My road to the Friedman School started on a road to Vermont, actually. As an undergraduate at Tufts University, I ended up doing a program called Summer Scholars, where you’re paired with a professor who needs a research assistant for a summer. I worked for Kathleen Merrigan, currently our Deputy Secretary of Agriculture, but who was then the Director of the Agriculture, Food and Environment program at Friedman. My first day on the job was waking up at 4 am to hit the road with Kathleen to Vermont dairy farms. We were collecting raw milk samples for an antioxidant study, and I found myself loving the process of interviewing these farmers and learning about their production practices. As consumers, there is just so much we don’t know about how our food is produced and for me it was an eye-opener.
I’d say that was the beginning for me. I ended up doing an undergraduate thesis studying certified organic farmers around the Northeast. It was a good way to combine my majors in anthropology and environmental studies.

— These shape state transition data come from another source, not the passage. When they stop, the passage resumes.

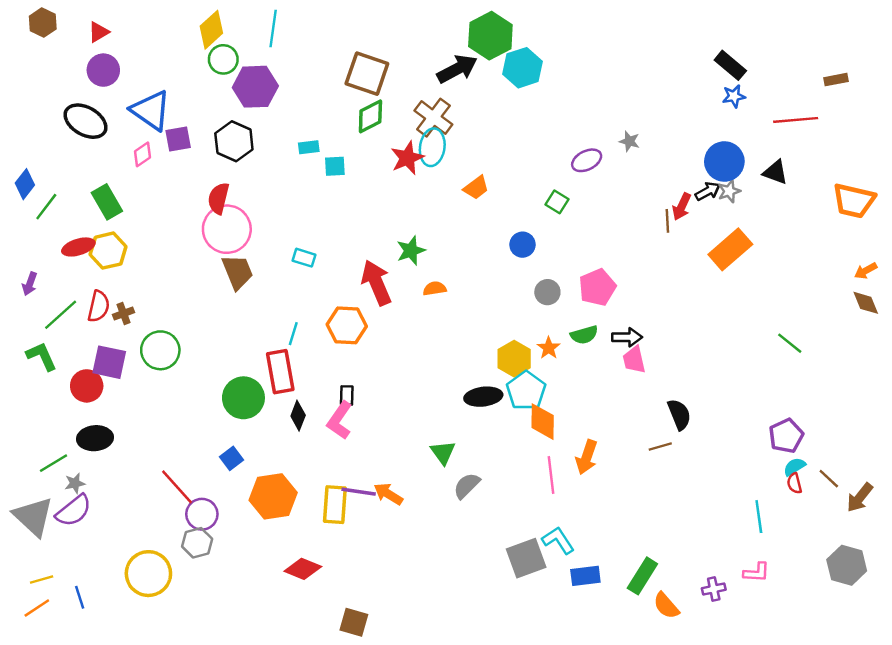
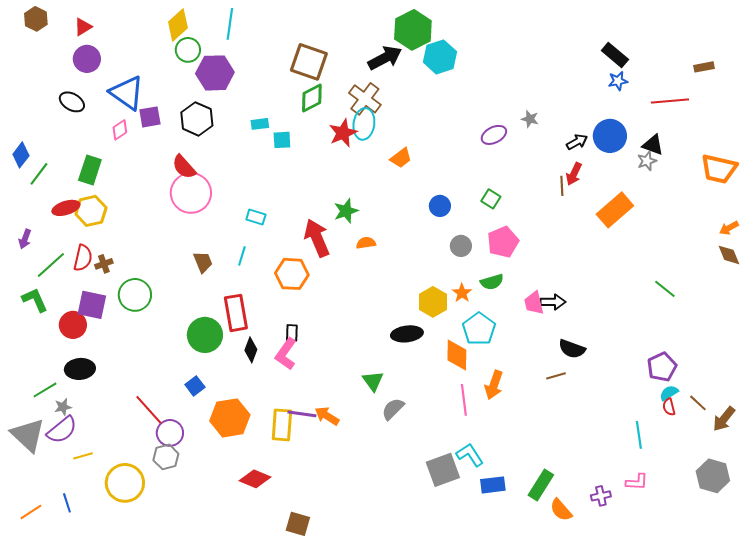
black ellipse: (85, 121) -> (72, 102), size x0.7
black arrow: (708, 191) -> (577, 142), moved
gray star: (729, 191) -> (647, 161), moved
red semicircle: (218, 198) -> (184, 167), turned -56
green rectangle: (107, 202) -> (90, 170), turned 48
green square: (557, 202) -> (491, 199), moved
brown trapezoid: (237, 272) -> (203, 262), moved, size x0.7
cyan line: (293, 334) -> (242, 256), moved
black arrow: (627, 337) -> (553, 302), moved
cyan pentagon: (526, 391) -> (479, 329), moved
black semicircle: (679, 414) -> (572, 349), turned 132
yellow line: (42, 579) -> (83, 456), moved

After graduation, I worked for Oxfam America’s domestic program. Our work focused on a variety of issues, including emerging networks in sustainable agriculture, farm worker rights and the domestic fair trade movement. It was a nice foundation for me before coming to the Friedman School’s AFE Program.
2. What did you do at Friedman? Internships, Research, Concentration
While at Friedman, I often found myself interested in the producer end of the food system—the agricultural and environmental policy and management. I took a number of UEP courses to round out my curriculum.
To get a different perspective, I interned with Organic Valley, an organic foods cooperative, in La Farge, WI. I highly recommend this internship for students interested in understanding food business, but particularly to see a revolutionary and potent model for “change in the marketplace” operating in real time. I loved the experience and found myself a little split between specializing in corporate social responsibility or environmental management and policy. I ended up choosing the latter, but my coursework really covered both, and I think it’s important for AFErs to consider both avenues. We need people in community-based organizations, in policy-making roles, and advocacy positions to make change in our world. We also need people to enter food business and to promote better systems.
3. What are you up to now?
Right now I work for Farm Aid as their Program Manager. Farm Aid is a big tent nonprofit organization that brings together musicians, farmers, farm organizations and citizens to create a better food system.
Most people hear of Farm Aid through our annual fundraising concert, which features four members of our Board of Directors–Willie Nelson, Neil Young, John Mellencamp and Dave Matthews. However, most of the year we are granting to food and farm organizations around the country, engaging in advocacy work, and responding to farmers in crisis or who are interested in transition to organic or sustainable production practices.
It’s a great position for me because I get to wear multiple hats for the organization and also get to meet people in the food and farm movement from across the country. It’s also a very action-oriented, creative work environment.
4. Plans for the future?
Eh, I’m not sure. Working with Farm Aid gives me this great birds-eye view of our field, and I’m excited to be here during their 25th year–it will be a great celebration of our history and call to action for change. Down the road, I can see myself working in food business, as I alluded to before, to create more sustainable procurement strategies and deepen relationships between the business and the producers it depends on. I also love writing and hope to build a career in that realm too, perhaps in journalism. Who know? There are so many directions to take this degree!
5. What advice can you give to current Friedman students?
Really take the time to get to know your classmates. The network of AFE alumni is powerful and growing, and I find we all support each other professionally (and personally too!). We bring a very important voice to the food and farm world out there.